Hackney Council backs down after fox cull furore

Urban foxes playing. Photo David Jones PA

Urban foxes playing. Photo David Jones PA - Credit: PA WIRE

Hackney Council has removed fox traps from Clissold Park after 4,700 people signed a petition against a cull.

News broke yesterday that the authority was planning on “humanely trapping” and destroying the native foxes in the Stoke Newington park due to “health concerns”.

The RSPCA quickly condemned the plan, along with many people on social media.

The council claims the foxes pose a risk to the deer in the park, as well as visitors to Clissold House.

But the RSPCA warned the move was “unnecessary” and would not reduce the population of the animals in the long run.

The animal charity urged the council to use “more humane, non-lethal deterrent methods” to discourage the animals.

A petition urging the council to reconsider its decision was set up yesterday evening, and gained 400 signatures within an hour.

Most Read

Last night the council tweeted: “In light of recent concern, we have removed fox traps from Clissold Pk deer enclosure till further notice. Full update tomorrow.”

In a statement last night the council said: “A large fence was installed around the deer enclosure a number of years ago to protect the deer, but unfortunately the foxes have managed to get into the enclosure where they have made a number of earths (burrows).

“We have been advised by our independent deer expert that, living so closely together, they pose a hazard to the health of the deer.

“The foxes raid litterbins and carry rubbish into the deer enclosure which the deer, who are attracted to rubbish that smells of food, are at risk of eating and could lead to ill-health and even death.

“There are roughly four or five adult foxes currently living in a deer enclosure of seven deer.

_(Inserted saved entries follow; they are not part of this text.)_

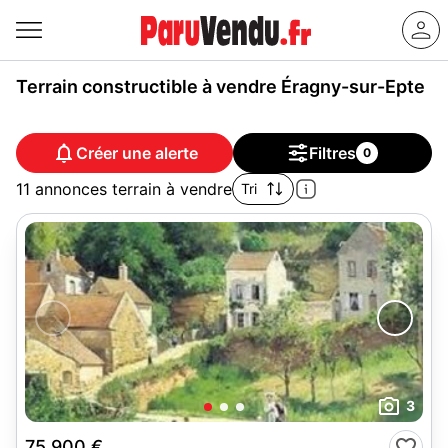
Terrain constructible à vendre Éragny-sur-Epte
Créer une alerte
Filtres
0
11 annonces terrain à vendre
Tri
3
75 900 €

This far exceeds the ratio in any other London park – it is the equivalent of having many hundreds of foxes living in Richmond Park.”

But a spokesman for the RSPCA said: “Culling these animals is unlikely to accomplish anything as the territory will then be left vacant and it is likely that another group will move in instead. Foxes rarely interact with humans or deer.

“If foxes are coming into the park we would encourage people to make sure that there are no food sources available, particularly in terms of managing rubbish.

“If the problem is confined to the deer enclosure, we would encourage the council to provide a method by which the foxes can leave but not get back in as well as ensuring that foxes cannot get back in the future - one way gates for example, have proven effective in other species.

“While some may not like foxes, many people like seeing them in the wild and consider them a vital part of British wildlife.

“A lot of people take great pleasure in seeing foxes wandering around, and enjoy the idea of wildlife thriving.”